Images should be omitted while the rest of the data is duplicated exactly.

Records excerpted from a collection:
+ + + + + + +
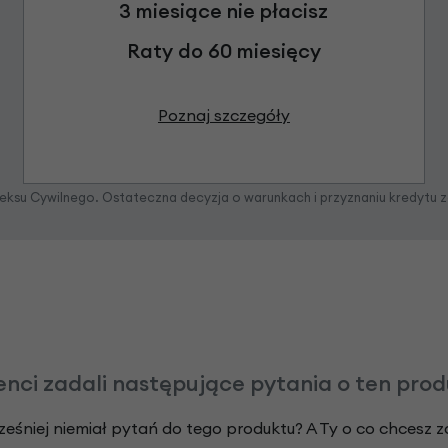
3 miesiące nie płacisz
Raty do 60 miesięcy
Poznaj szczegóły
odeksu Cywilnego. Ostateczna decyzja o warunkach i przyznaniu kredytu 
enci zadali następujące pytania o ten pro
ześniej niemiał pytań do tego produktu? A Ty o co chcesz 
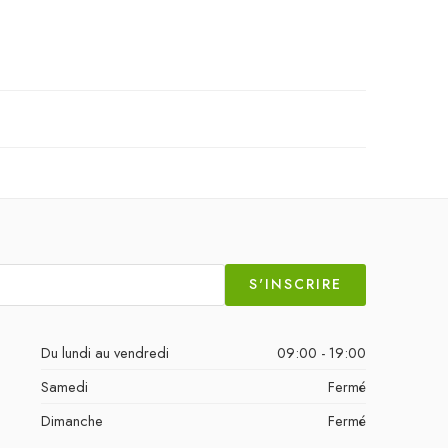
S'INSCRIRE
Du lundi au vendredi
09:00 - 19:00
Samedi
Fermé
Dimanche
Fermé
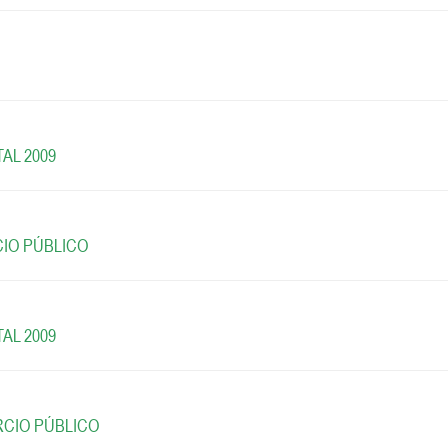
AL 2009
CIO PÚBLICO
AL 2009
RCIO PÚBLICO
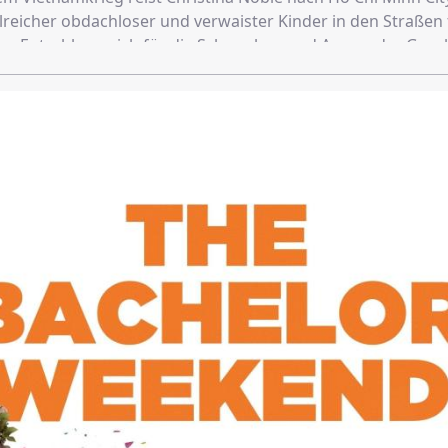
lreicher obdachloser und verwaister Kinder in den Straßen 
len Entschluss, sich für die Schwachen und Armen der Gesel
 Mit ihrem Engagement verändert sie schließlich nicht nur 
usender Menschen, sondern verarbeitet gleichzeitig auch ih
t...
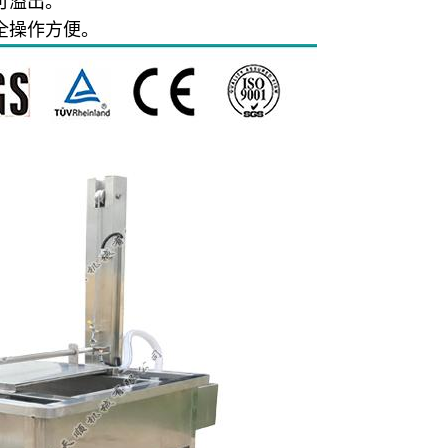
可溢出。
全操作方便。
+ + + + + + +
ANSWER FOR THIS EXERCISE:
3 miesiące nie płacisz
Raty do 60 miesięcy
Poznaj szczegóły
odeksu Cywilnego. Ostateczna decyzja o warunkach i przyznaniu kredytu 
enci zadali następujące pytania o ten pro
ześniej niemiał pytań do tego produktu? A Ty o co chcesz 
S'INSCRIRE
Du lundi au vendredi
09:00 - 19:00
Samedi
Fermé
Dimanche
Fermé
AL 2009
CIO PÚBLICO
AL 2009
RCIO PÚBLICO
lreicher obdachloser und verwaister Kinder in den Straßen 
len Entschluss, sich für die Schwachen und Armen der Gesel
 Mit ihrem Engagement verändert sie schließlich nicht nur 
usender Menschen, sondern verarbeitet gleichzeitig auch ih
t...
可溢出。
全操作方便。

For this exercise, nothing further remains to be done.